Hi,
I have a friend who’s African-American and has a few straight blonde hairs mixed in with his regular hair. Now, I realize that most African-Americans have at least one Caucasian ancestor, but I still don’t get how he could have blonde hair. I’m a biology major and from what I understood of genetics, black hair is dominant over blonde, and curly hair is always dominant over straight.
Thanks for the help.
sniff
sniff
I smell homework!
yeah right . … I wish I had homework that easy
Hi Sparkleegirl,
Of all the genetic things I’ve read and/or think about hair, skin and eye colors are the worst to deal with - there are just no really good answers right now. I know you have been told or have read about dominant and recessive but when it comes to hair, skin and eye color, you’ve probably been told only fibs. The same may be true for the mixture of hair colors, too. Several factors come together to determine these things.

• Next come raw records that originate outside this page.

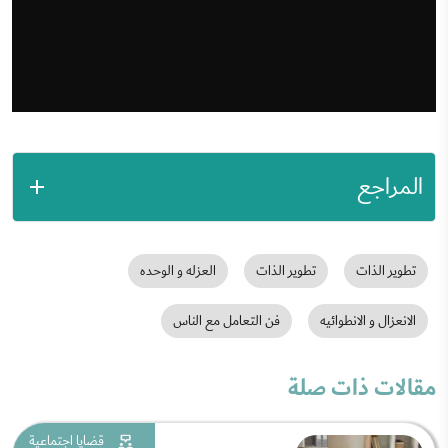
المراجع
تطوير الذات
تطوير الذات
العزله و الوحده
الانعزال و الانطوائيه
فن التعامل مع الناس
مقالات ذات صلة
قضايا اجتماعية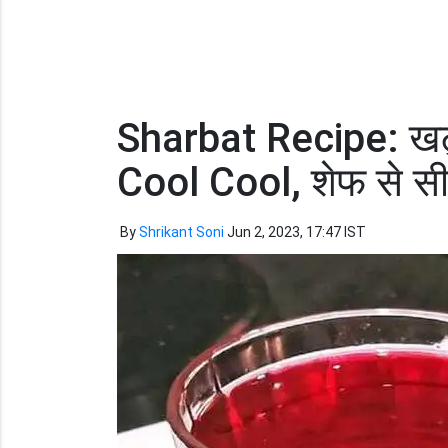
Sharbat Recipe: खट्
Cool Cool, शेफ से सी
By
Shrikant Soni
Jun 2, 2023, 17:47 IST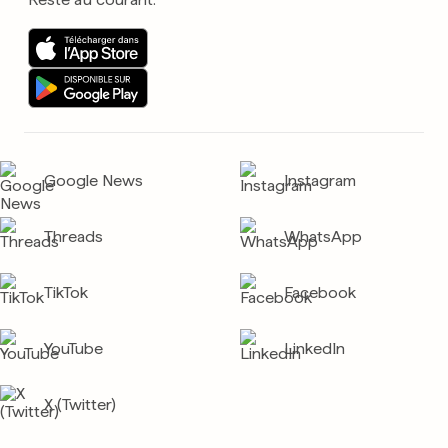
Google News
Instagram
Threads
WhatsApp
TikTok
Facebook
YouTube
LinkedIn
X (Twitter)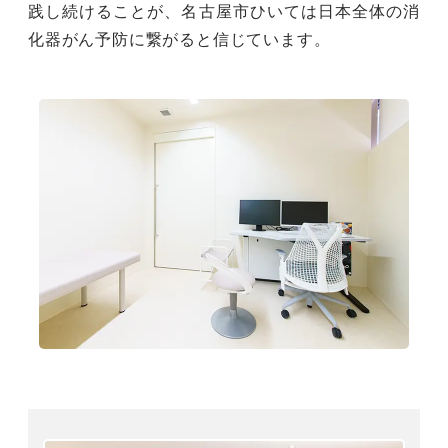
践し続けることが、名古屋市ひいては日本全体の消
化器がん予防に繋がると信じています。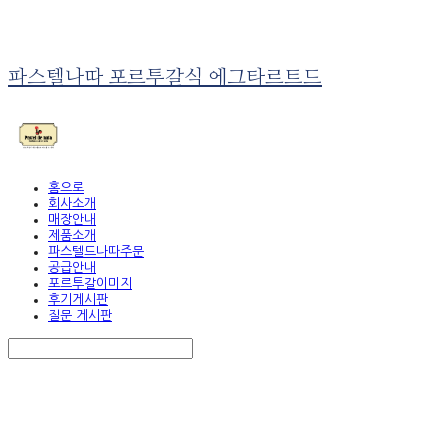
파스텔나따 포르투갈식 에그타르트드
홈으로
회사소개
매장안내
제품소개
파스텔드나따주문
공급안내
포르투갈이미지
후기게시판
질문 게시판
Search
검색
Log In
로그인
Cart
장바구니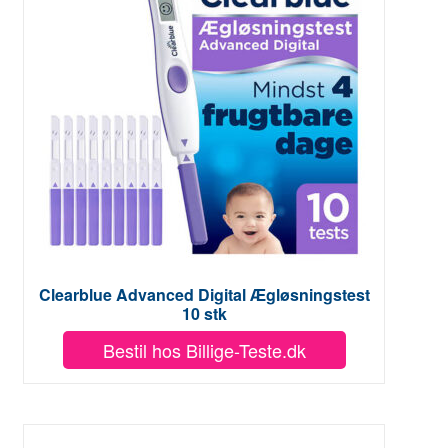
Clearblue Advanced Digital Ægløsningstest
10 stk
Bestil hos Billige-Teste.dk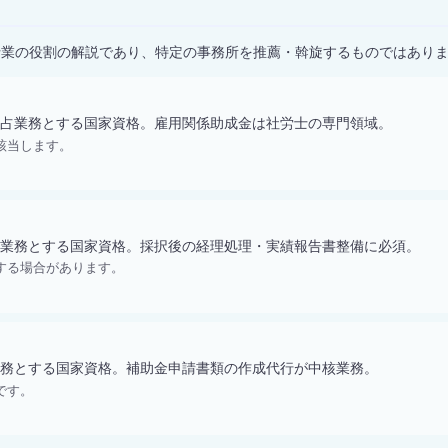
）
士業の役割の解説であり、特定の事務所を推薦・斡旋するものではあり
占業務とする国家資格。雇用関係助成金は社労士の専門領域。
該当します。
業務とする国家資格。採択後の経理処理・実績報告書整備に必須。
する場合があります。
務とする国家資格。補助金申請書類の作成代行が中核業務。
です。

I’ll email you the best paper I can find.
Jois
Those are what is known as “polygenic traits,” meaning that there are many genes controling those characteristics. Despite what your intro genetics course probably implied, most traits are not determined in a pretty Mendellian fashion. Very few structures are as neat and simple as green v. yellow pea color or widow’s peak v. none. There are likely dozens of genes that affect hair color and structure; and they’re likely dominant, co-dominant, incompletely dominant, or in epistasis with each other and various other genes. Good luck explaining a system like that simply.